Worst day for stock markets in three months as eurozone crisis resumes and US data disappointsPosted on 05 February 2013 with no comments from readers
Perhaps when the Dow crosssed 14,000 the US markets had just gone too far, too fast. But yesterday’s mini-rout in global stock markets suggested a somewhat deeper malaise is setting in that could take stocks down a lot further.
The damage to eurozone markets was much worse with deeper falls across the board. That’s because the eurozone is again the epicentre of the world’s economic problems. Spanish and Italian bond yields jumped on political instability with a financial scandal leading to calls for the resignation of Spain’s prime minister and Mr. Berlusconi gaining in the Italian opinion polls before a general election due in three weeks.

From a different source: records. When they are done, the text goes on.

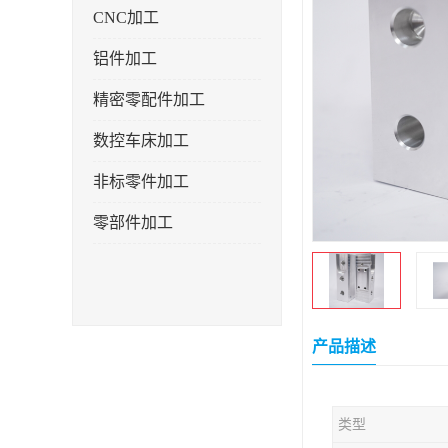
CNC加工
铝件加工
精密零配件加工
数控车床加工
非标零件加工
零部件加工
产品描述
类型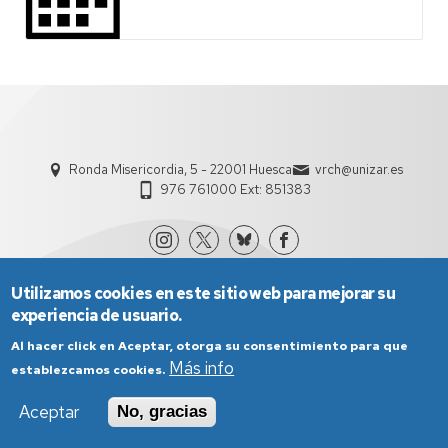
Ronda Misericordia, 5 - 22001 Huesca
vrch@unizar.es
976 761000 Ext: 851383
Utilizamos cookies en este sitio web para mejorar su
experiencia de usuario.
Al hacer click en Aceptar, otorga su consentimiento para que
Más info
establezcamos cookies.
Aviso Legal
Condiciones generales de uso
Aceptar
No, gracias
Política de Privacidad
Política de Cookies
Política de Accesibilidad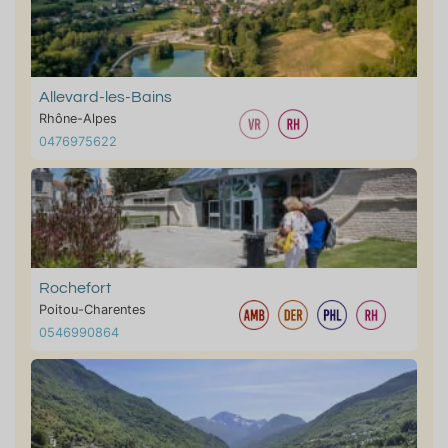
Allevard-les-Bains
Rhône-Alpes
0476975622
Rochefort
Poitou-Charentes
0546990864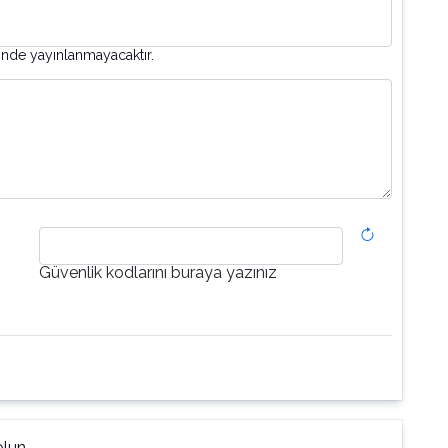
inde yayınlanmayacaktır.
Güvenlik kodlarını buraya yazınız
lun.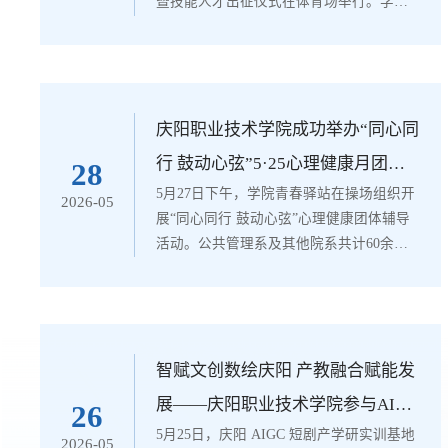
暨技能人才出征仪式在体育场举行。学院
在家领导，企业代表、各系（院）、各部
门负责人，师生共计六千余人参加，党委
副书记王婕主持活动。仪式在雄壮激昂的
国歌声中拉开序幕。党委书记张建军为
2026届毕业生代表佩戴“匠心育才、技能报
庆阳职业技术学院成功举办“同心同
国”绶带，并为2024级实习学生代表授技能
行 鼓动心弦”5·25心理健康月团辅
28
人才出征旗。金黄的绶带映照着青春的脸
5月27日下午，学院青春驿站在操场组织开
活动
2026-05
庞，传递着母校对学子最深沉的信任与最
展“同心同行 鼓动心弦”心理健康团体辅导
厚重的期许，...
活动。公共管理系及其他院系共计60余名
学生参与。本次活动围绕团队协作与心理
成长，精心设置“丛林不倒”“传球接力”“同
心鼓”三项趣味体验式项目，引导学生在沉
浸式互动中提升专注力、培育团队默契、
增强抗挫折能力与协作意识。现场气氛热
智赋文创数绘庆阳 产教融合赋能发
烈有序，学生从初次尝试到逐步配合，在
展——庆阳职业技术学院参与AIGC
26
互动中建立起信任，凝聚了团队力量。活
5月25日，庆阳 AIGC 短剧产学研实训基地
短剧产学研实训基地共建活动
2026-05
动尾声，心理教师为每位参与者准备了“...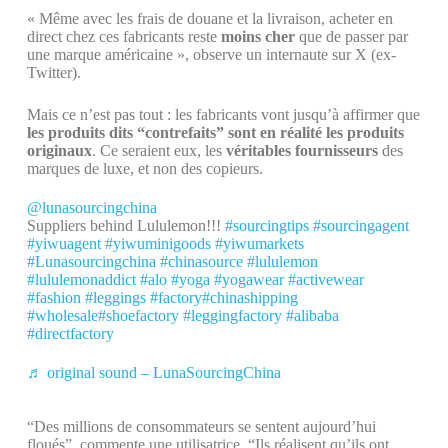
« Même avec les frais de douane et la livraison, acheter en
direct chez ces fabricants reste
moins cher
que de passer par
une marque américaine », observe un internaute sur X (ex-
Twitter).
Mais ce n’est pas tout : les fabricants vont jusqu’à affirmer que
les produits dits “contrefaits” sont en réalité les produits
originaux
. Ce seraient eux, les
véritables fournisseurs
des
marques de luxe, et non des copieurs.
@lunasourcingchina
Suppliers behind Lululemon!!!
#sourcingtips
#sourcingagent
#yiwuagent
#yiwuminigoods
#yiwumarkets
#Lunasourcingchina
#chinasource
#lululemon
#lululemonaddict
#alo
#yoga
#yogawear
#activewear
#fashion
#leggings
#factory
#chinashipping
#wholesale
#shoefactory
#leggingfactory
#alibaba
#directfactory
♬ original sound – LunaSourcingChina
“Des millions de consommateurs se sentent aujourd’hui
floués”, commente une utilisatrice. “Ils réalisent qu’ils ont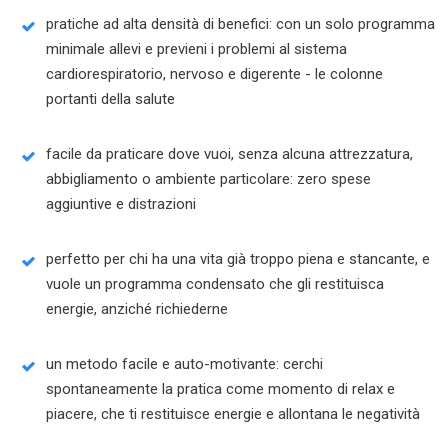
pratiche ad alta densità di benefici: con un solo programma
minimale allevi e previeni i problemi al sistema
cardiorespiratorio, nervoso e digerente - le colonne
portanti della salute
facile da praticare dove vuoi, senza alcuna attrezzatura,
abbigliamento o ambiente particolare: zero spese
aggiuntive e distrazioni
perfetto per chi ha una vita già troppo piena e stancante, e
vuole un programma condensato che gli restituisca
energie, anziché richiederne
un metodo facile e auto-motivante: cerchi
spontaneamente la pratica come momento di relax e
piacere, che ti restituisce energie e allontana le negatività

This rather overshadowed some poor company financial results on Wall Street and some disappointing US factory data. But if you wanted evidence that US markets were ahead of reality this was the wake up call.
What happens next? Money piled into short ETFs yesterday which recorded outsized gains. That indicates investors loading up for a market reversal, not just picking up gains as the market reverses.
There’s also much talk in the market that billionaire investors including Warren Buffett have been heavy sellers into the final stages of the rally this January. Usually there is no smoke without fire. It would not be the first time the smart money moved out as the fools moved in.
Euro Black Swan
However, whatever US investors think of their own economic recovery they will be mindful that the eurozone has dealt markets some significant blows over the past few years. Just as you thought it was safe to go out on the street another Black Swan came hurling out of the sky from Europe.
German chancellor Mrs. Merkel warned in the New Year that the eurozone crisis was ‘far from over’ and nobody listened. If you read the boring financial newspapers there are many articles that tell you that the eurozone banking union is already a sham thanks to the efforts of national bureaucrats to frustrate this federalism.
If we are really back to square one with Spain and Italy in the firing line and not lesser fry like Greece and Cyprus then the global financial crisis is indeed about to take another turn for the worse and financial markets will be heading down from here.